**Requirement**
Whenever a line carries the word "central", pull it out of the entries.

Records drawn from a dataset
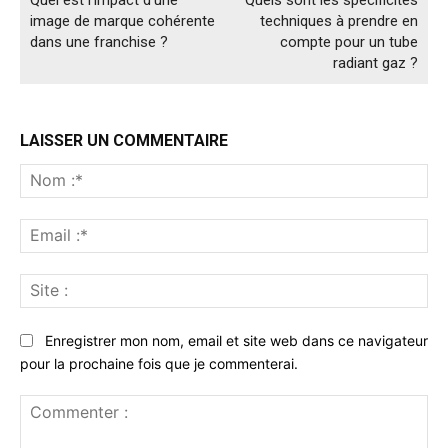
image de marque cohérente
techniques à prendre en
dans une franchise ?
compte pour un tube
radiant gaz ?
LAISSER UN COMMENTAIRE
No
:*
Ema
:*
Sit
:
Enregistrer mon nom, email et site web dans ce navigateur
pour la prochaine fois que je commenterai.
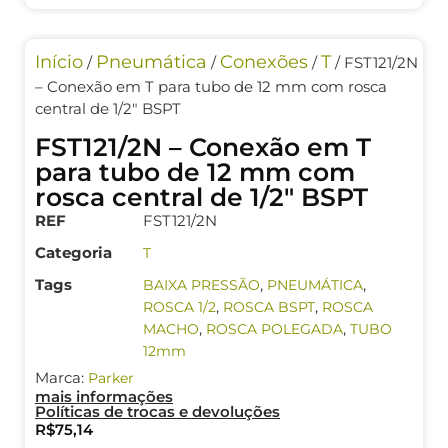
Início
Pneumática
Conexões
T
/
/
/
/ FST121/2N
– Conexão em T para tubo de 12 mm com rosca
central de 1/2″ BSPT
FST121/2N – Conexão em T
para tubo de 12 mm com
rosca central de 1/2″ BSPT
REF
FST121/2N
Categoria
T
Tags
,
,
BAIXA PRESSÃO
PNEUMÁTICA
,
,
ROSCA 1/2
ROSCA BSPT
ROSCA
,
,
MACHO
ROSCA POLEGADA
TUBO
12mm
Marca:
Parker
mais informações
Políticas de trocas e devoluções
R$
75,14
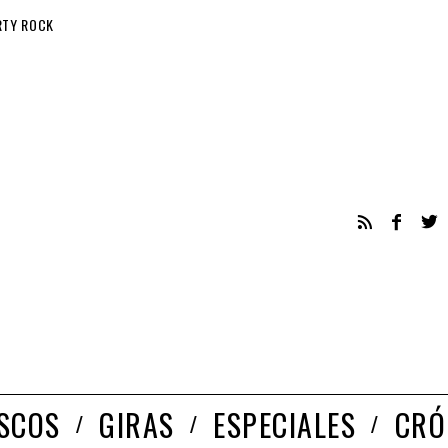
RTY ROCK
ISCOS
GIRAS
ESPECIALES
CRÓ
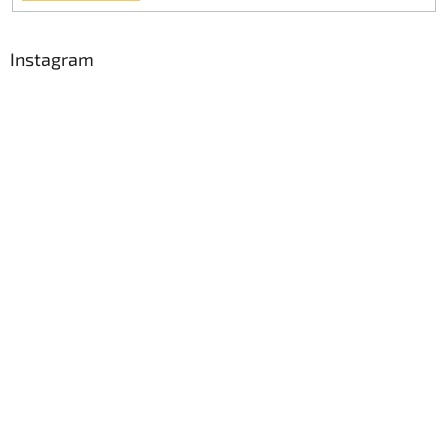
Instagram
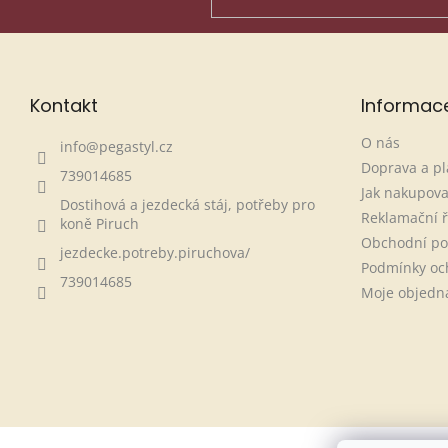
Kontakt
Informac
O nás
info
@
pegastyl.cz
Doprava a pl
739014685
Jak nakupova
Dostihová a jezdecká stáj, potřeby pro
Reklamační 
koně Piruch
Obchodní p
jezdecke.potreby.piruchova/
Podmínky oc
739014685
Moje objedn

* * *

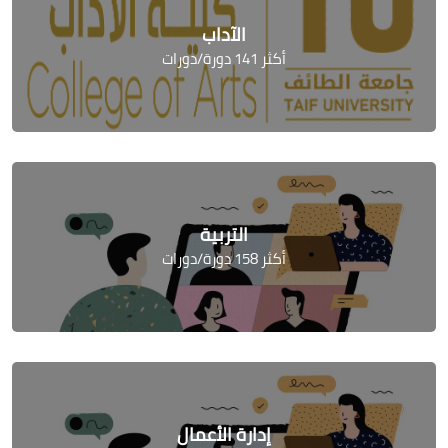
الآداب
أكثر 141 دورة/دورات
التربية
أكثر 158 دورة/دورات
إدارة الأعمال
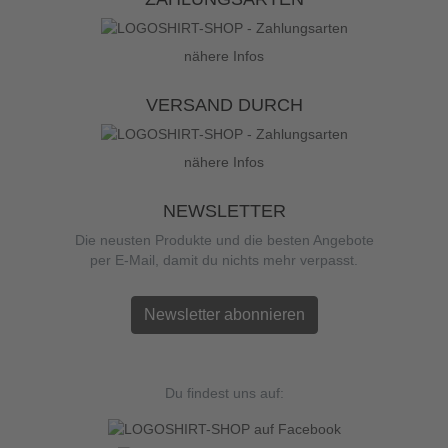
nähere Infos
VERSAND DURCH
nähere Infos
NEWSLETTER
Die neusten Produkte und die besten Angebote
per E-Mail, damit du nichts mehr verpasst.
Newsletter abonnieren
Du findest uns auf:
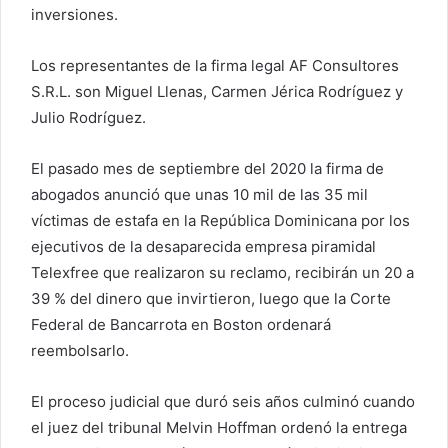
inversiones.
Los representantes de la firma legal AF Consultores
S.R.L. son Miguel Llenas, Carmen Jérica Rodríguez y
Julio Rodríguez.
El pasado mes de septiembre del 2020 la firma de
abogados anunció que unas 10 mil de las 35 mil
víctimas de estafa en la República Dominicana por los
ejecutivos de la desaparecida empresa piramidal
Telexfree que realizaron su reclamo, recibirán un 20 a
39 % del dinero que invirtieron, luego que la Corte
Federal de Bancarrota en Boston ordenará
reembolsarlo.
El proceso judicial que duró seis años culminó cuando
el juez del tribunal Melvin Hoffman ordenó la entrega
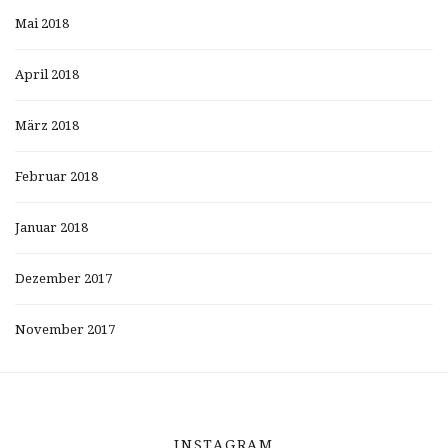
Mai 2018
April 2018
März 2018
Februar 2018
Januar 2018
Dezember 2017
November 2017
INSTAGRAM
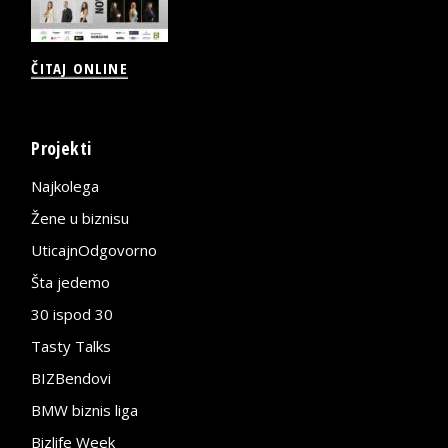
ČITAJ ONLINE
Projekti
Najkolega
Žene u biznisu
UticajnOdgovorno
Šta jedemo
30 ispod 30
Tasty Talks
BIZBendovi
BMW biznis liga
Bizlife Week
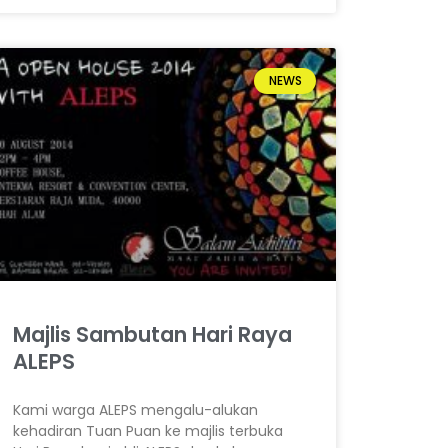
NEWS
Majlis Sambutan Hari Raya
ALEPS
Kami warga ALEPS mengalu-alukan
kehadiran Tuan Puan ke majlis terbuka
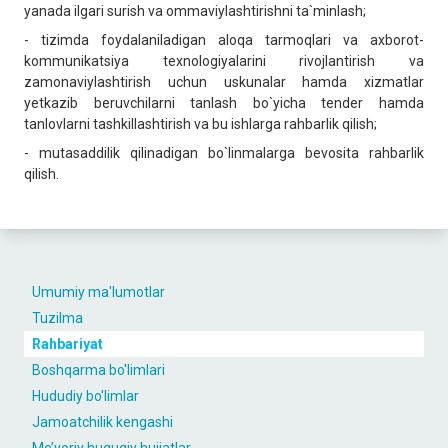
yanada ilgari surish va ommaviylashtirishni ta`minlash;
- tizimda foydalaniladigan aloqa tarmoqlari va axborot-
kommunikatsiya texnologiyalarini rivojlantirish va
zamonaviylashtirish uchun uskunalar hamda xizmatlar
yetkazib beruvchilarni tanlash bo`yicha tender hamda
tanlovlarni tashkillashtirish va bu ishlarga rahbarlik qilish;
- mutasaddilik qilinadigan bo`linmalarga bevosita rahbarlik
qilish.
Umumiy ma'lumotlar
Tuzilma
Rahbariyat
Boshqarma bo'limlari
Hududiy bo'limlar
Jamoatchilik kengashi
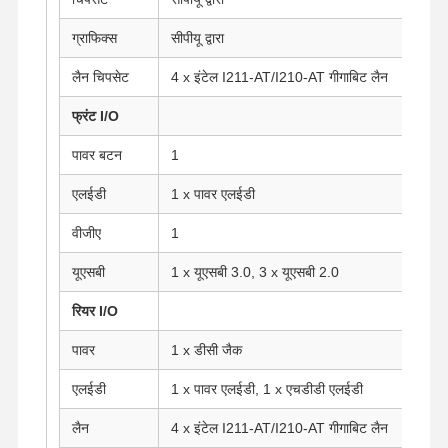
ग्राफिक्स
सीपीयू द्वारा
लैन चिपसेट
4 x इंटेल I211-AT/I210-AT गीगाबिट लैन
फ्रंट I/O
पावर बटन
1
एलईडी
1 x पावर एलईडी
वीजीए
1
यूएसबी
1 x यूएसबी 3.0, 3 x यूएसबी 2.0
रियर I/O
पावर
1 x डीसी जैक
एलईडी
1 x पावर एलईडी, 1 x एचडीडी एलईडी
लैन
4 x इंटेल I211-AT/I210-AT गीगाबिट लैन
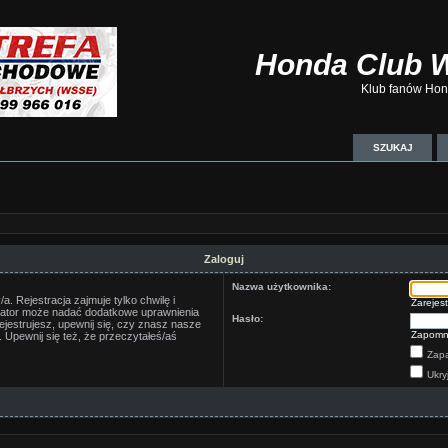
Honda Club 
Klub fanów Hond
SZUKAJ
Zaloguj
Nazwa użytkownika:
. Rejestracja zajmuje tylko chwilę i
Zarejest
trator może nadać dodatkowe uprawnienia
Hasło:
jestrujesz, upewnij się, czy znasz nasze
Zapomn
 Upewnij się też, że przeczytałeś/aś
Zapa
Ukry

**Answer box**
central de 1/2″ BSPT
rosca central de 1/2″ BSPT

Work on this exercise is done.